Norwegian authorities said they believed that variety of tourists were within the central district at the time of the explosion, which the toll would surely are higher if not for the actual fact that several Norwegians were on vacation and lots of a lot of had left their offices early for the weekend.

“Luckily, it’s terribly empty,” said Stale Sandberg, who works in an exceedingly government agency a couple of blocks down the road from the prime minister’s workplace.

After the explosions, the town crammed with an unfamiliar sense of vulnerability. “We heard 2 loud bangs and then we have a tendency to saw this yellow smoke returning from the govt. buildings,” said Jeppe Bucher, 18, who works on a ferry boat but a mile from the bomb website. “There was construction around there, therefore we have a tendency to thought it had been a building being torn down.”

He added, “Of course I’m scared, as a result of Norway is such a neutral country.”

American counterterrorism officers cautioned that Norway’s own homegrown extremists, with unknown grievances, can be liable for the attacks.

Initial reports targeted on the chance of Islamic militants, above all Ansar al-Jihad al-Alami, or Helpers of the worldwide Jihad, cited by some analysts as claiming responsibility for the attacks. yank officers said the cluster was previously unknown and won't even exist.

Still, there was ample reason for concern that terrorists may well be accountable.

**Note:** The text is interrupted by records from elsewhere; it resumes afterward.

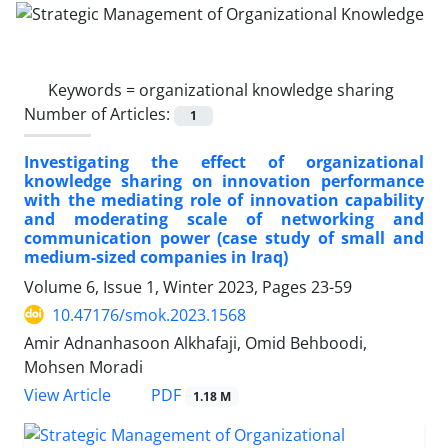
Keywords =
organizational knowledge sharing
Number of Articles:
1
Investigating the effect of organizational
knowledge sharing on innovation performance
with the mediating role of innovation capability
and moderating scale of networking and
communication power (case study of small and
medium-sized companies in Iraq)
Volume 6, Issue 1, Winter 2023, Pages
23-59
10.47176/smok.2023.1568
Amir Adnanhasoon Alkhafaji, Omid Behboodi,
Mohsen Moradi
PDF
View Article
1.18 M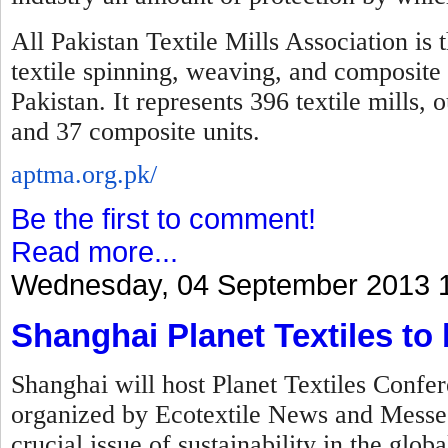
All Pakistan Textile Mills Association is 
textile spinning, weaving, and composite 
Pakistan. It represents 396 textile mills,
and 37 composite units.
aptma.org.pk/
Be the first to comment!
Read more...
Wednesday, 04 September 2013 
Shanghai Planet Textiles to
Shanghai will host Planet Textiles Confer
organized by Ecotextile News and Messe F
crucial issue of sustainability in the globa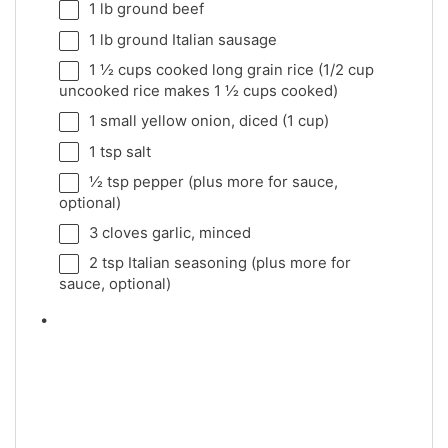
1
lb ground beef
1
lb ground Italian sausage
1 ½ cups
cooked long grain rice (
1/2 cup
uncooked rice makes
1 ½ cups
cooked)
1
small yellow onion, diced (
1 cup
)
1 tsp
salt
½ tsp
pepper (plus more for sauce,
optional)
3
cloves garlic, minced
2 tsp
Italian seasoning (plus more for
sauce, optional)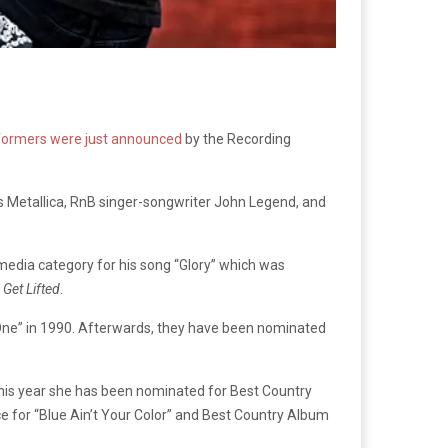
erformers were just announced
by the Recording
s Metallica, RnB singer-songwriter John Legend, and
media category for his song “Glory” which was
r
Get Lifted
.
One” in 1990. Afterwards, they have been nominated
his year she has been nominated for Best Country
ce for “Blue Ain’t Your Color” and Best Country Album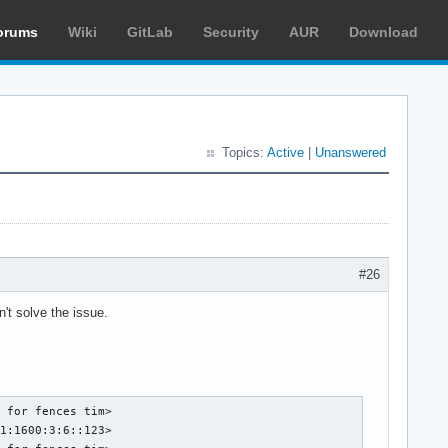
orums
Wiki
GitLab
Security
AUR
Download
Topics:
Active
|
Unanswered
#26
't solve the issue.
 for fences tim>

1:1600:3:6::123>
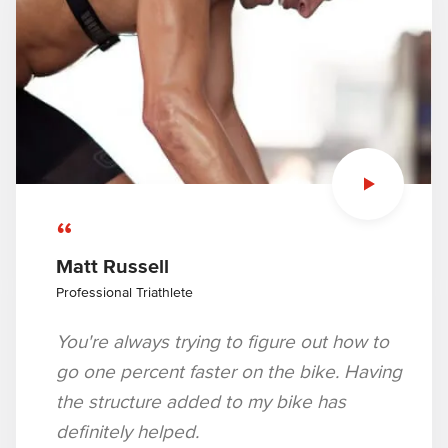
“
Matt Russell
Professional Triathlete
You're always trying to figure out how to
go one percent faster on the bike. Having
the structure added to my bike has
definitely helped.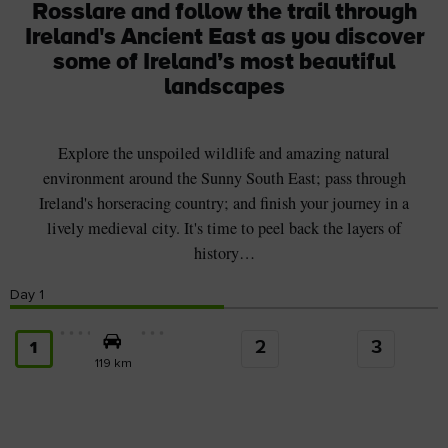
Rosslare and follow the trail through
Ireland's Ancient East as you discover
some of Ireland’s most beautiful
landscapes
Explore the unspoiled wildlife and amazing natural
environment around the Sunny South East; pass through
Ireland's horseracing country; and finish your journey in a
lively medieval city. It's time to peel back the layers of
history…
Day
1
2
3
1
119 km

In 2004 and once more in 2008, the No. two leader of Al Qaeda, Ayman al-Zawahri, who took over when the death of Osama bin Laden, threatened Norway attributable to its support of the American-led NATO military operation in Afghanistan.

Norway has concerning 550 troopers and 3 medevac helicopters in northern Afghanistan, a Norwegian defense official said. the govt. has indicated that it'll still support the Afghan operations as long because the alliance wants partners on the bottom.

Terrorism specialists said that though the authorities ultimately dominated out terrorism because the explanation for Friday’s assaults, other forms of teams or people were mimicking Al Qaeda’s signature brutality and multiple attacks.

“If it will prove to be somebody with a lot of political motivations, it shows these teams are learning from what they see from Al Qaeda,” said Brian Fishman, a counterterrorism researcher at the New America Foundation in Washington. “One lesson I exclude from this is often that attacks, particularly within the West, are reaching to move to automatic weapons.”

Muslim leaders in Norway swiftly condemned the attacks. “This is our homeland, this is often my homeland,” said Mehtab Afsar, secretary general of the Islamic Council of Norway. “I condemn these attacks, and therefore the Islamic Council of Norway condemns these attacks, whoever is behind them.”